Exercise aim
Extract the lines of the material below, beginning with the first and ending with the line that holds "Umzugsunternehmen in". Skip every picture.

---- The data

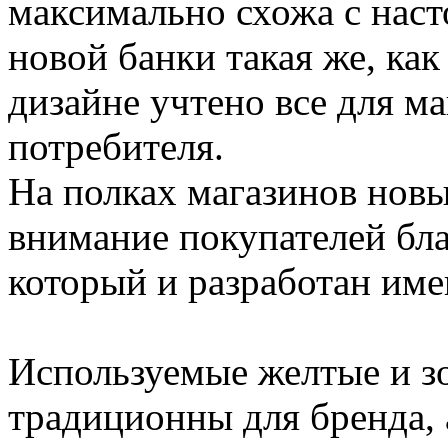
максимально схожа с нас
новой банки такая же, как 
дизайне учтено все для м
потребителя.
На полках магазинов новы
внимание покупателей бла
который и разработан име
Используемые желтые и зо
традиционны для бренда, 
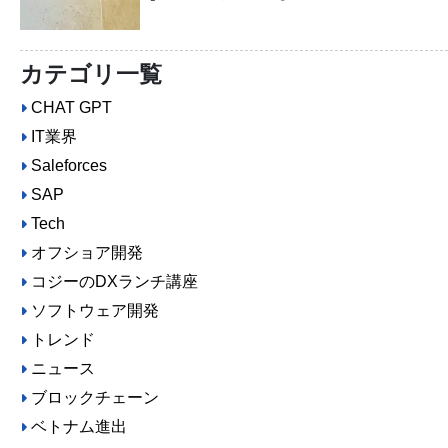
カテゴリ一覧
CHAT GPT
IT業界
Saleforces
SAP
Tech
オフショア開発
コジーのDXランチ講座
ソフトウェア開発
トレンド
ニュース
ブロックチェーン
ベトナム進出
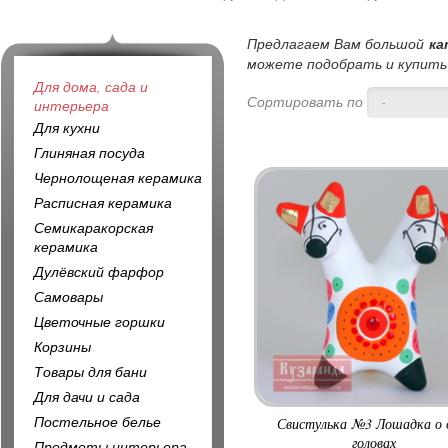
Предлагаем Вам большой
ка
можете подобрать и купить 
Для дома, сада и
Сортировать по
-
интерьера
Для кухни
Глиняная посуда
Чернолощеная керамика
Расписная керамика
Семикаракорская
керамика
Дулёвский фарфор
Самовары
Цветочные горшки
Корзины
Товары для бани
Для дачи и сада
Постельное белье
Свистулька №3 Лошадка о 
головах
Предметы интерьера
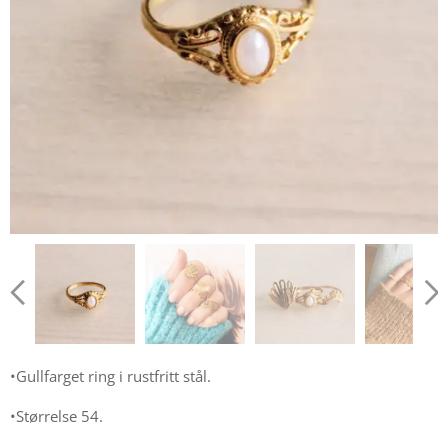
•Gullfarget ring i rustfritt stål.
•Størrelse 54.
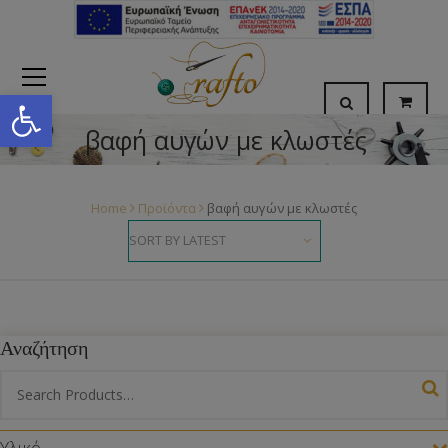
Open toolbar
βαφή αυγών με κλωστές
Home
Προϊόντα
βαφή αυγών με κλωστές
Αναζήτηση
Υλικό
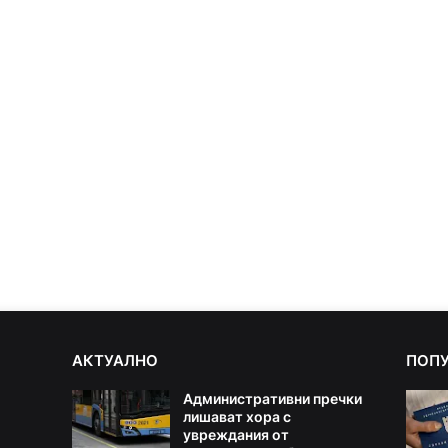
АКТУАЛНО
ПОП
Административни пречки
лишават хора с
увреждания от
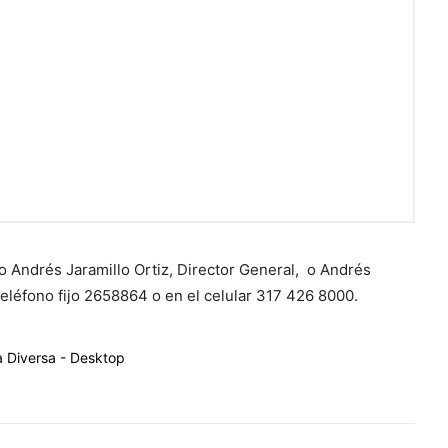
Andrés Jaramillo Ortiz, Director General, o Andrés
eléfono fijo 2658864 o en el celular 317 426 8000.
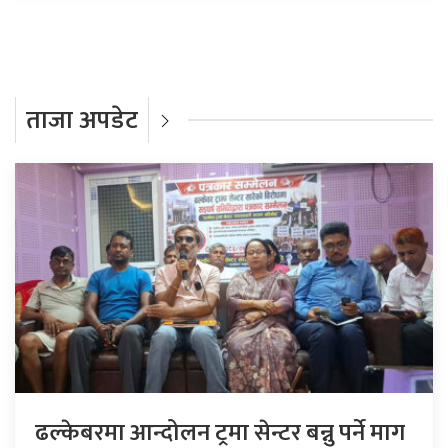
ताजा अपडेट
ढल्केबरमा आन्दोलन ट्रमा सेन्टर बन्नु पर्ने माग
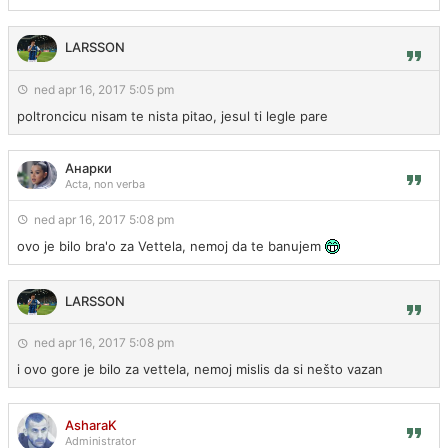
LARSSON
ned apr 16, 2017 5:05 pm
poltroncicu nisam te nista pitao, jesul ti legle pare
Анарки
Acta, non verba
ned apr 16, 2017 5:08 pm
ovo je bilo bra'o za Vettela, nemoj da te banujem
LARSSON
ned apr 16, 2017 5:08 pm
i ovo gore je bilo za vettela, nemoj mislis da si nešto vazan
AsharaK
Administrator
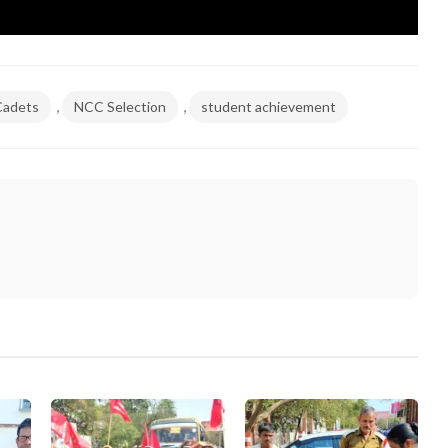
,
,
adets
NCC Selection
student achievement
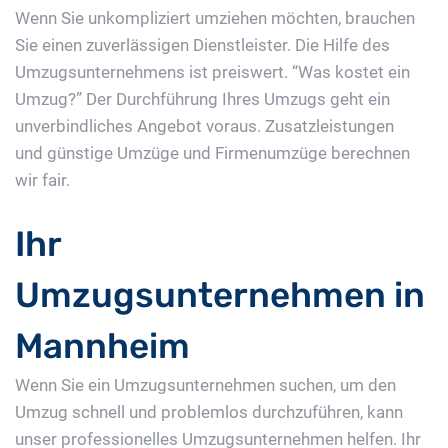
Wenn Sie unkompliziert umziehen möchten, brauchen
Sie einen zuverlässigen Dienstleister. Die Hilfe des
Umzugsunternehmens ist preiswert. “Was kostet ein
Umzug?” Der Durchführung Ihres Umzugs geht ein
unverbindliches Angebot voraus. Zusatzleistungen
und günstige Umzüge und Firmenumzüge berechnen
wir fair.
Ihr
Umzugsunternehmen in
Mannheim
Wenn Sie ein Umzugsunternehmen suchen, um den
Umzug schnell und problemlos durchzuführen, kann
unser professionelles Umzugsunternehmen helfen. Ihr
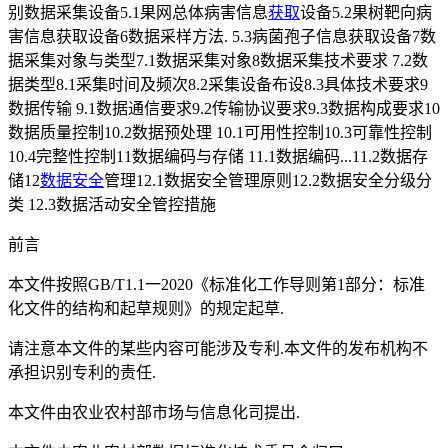
别数据采集设备5.1果网总体病害信息
获取
设备5.2果树靶向病
害信息获取设备6数据采样方法. 5.3病菌孢子信息获取设备7数
据采集对象与类型7.1数据采集对象8数据采集技术要求 7.2数
据类型8.1采集时间及频次8.2采集设备布设8.3具体技术要求9
数据传输 9.1数据通信要求9.2传输协议要求9.3数据构成要求10
数据质量控制10.2数据预处理 10.1可用性控制10.3可靠性控制
10.4完整性控制11数据编码与存储 11.1数据编码...11.2数据存
储12
数据安全
管理12.1数据安全管理原则12.2数据安全分级分
类 12.3数据活动安全管控措施
前言
本文件按照GB/T1.1一2020《标准化工作导则第1部分：标准
化文件的结构和起草规则》的规定起草.
请注意本文件的某些内容可能涉及专利.本文件的发布机构不
承担识别专利的责任.
本文件由农业农村部市场与信息化司提出.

--------

Exercise result
максимально схожа с нас
новой банки такая же, как 
дизайне учтено все для м
потребителя.
На полках магазинов новы
внимание покупателей бла
который и разработан име
Используемые желтые и зо
традиционны для бренда, 
カテゴリ一覧
CHAT GPT
IT業界
Saleforces
SAP
Tech
オフショア開発
コジーのDXランチ講座
ソフトウェア開発
トレンド
ニュース
ブロックチェーン
ベトナム進出
Предлагаем Вам большой
ка
можете подобрать и купить 
Для дома, сада и
Сортировать по
-
интерьера
Для кухни
Глиняная посуда
Чернолощеная керамика
Расписная керамика
Семикаракорская
керамика
Дулёвский фарфор
Самовары
Цветочные горшки
Корзины
Товары для бани
Для дачи и сада
Постельное белье
Свистулька №3 Лошадка о 
головах
Предметы интерьера
•Gullfarget ring i rustfritt stål.
•Størrelse 54.
Open toolbar
βαφή αυγών με κλωστές
Home
Προϊόντα
βαφή αυγών με κλωστές
Αναζήτηση
Υλικό
АКТУАЛНО
ПОП
Административни пречки
лишават хора с
увреждания от
Andrés Jaramillo Ortiz, Director General, o Andrés
eléfono fijo 2658864 o en el celular 317 426 8000.
ताजा अपडेट
ढल्केबरमा आन्दोलन ट्रमा सेन्टर बन्नु पर्ने माग
LARSSON
ned apr 16, 2017 5:05 pm
poltroncicu nisam te nista pitao, jesul ti legle pare
Анарки
Acta, non verba
ned apr 16, 2017 5:08 pm
ovo je bilo bra'o za Vettela, nemoj da te banujem
LARSSON
ned apr 16, 2017 5:08 pm
i ovo gore je bilo za vettela, nemoj mislis da si nešto vazan
AsharaK
Administrator
,
,
adets
NCC Selection
student achievement
Wenn Sie unkompliziert umziehen möchten, brauchen
Sie einen zuverlässigen Dienstleister. Die Hilfe des
Umzugsunternehmens ist preiswert. “Was kostet ein
Umzug?” Der Durchführung Ihres Umzugs geht ein
unverbindliches Angebot voraus. Zusatzleistungen
und günstige Umzüge und Firmenumzüge berechnen
wir fair.
Ihr
Umzugsunternehmen in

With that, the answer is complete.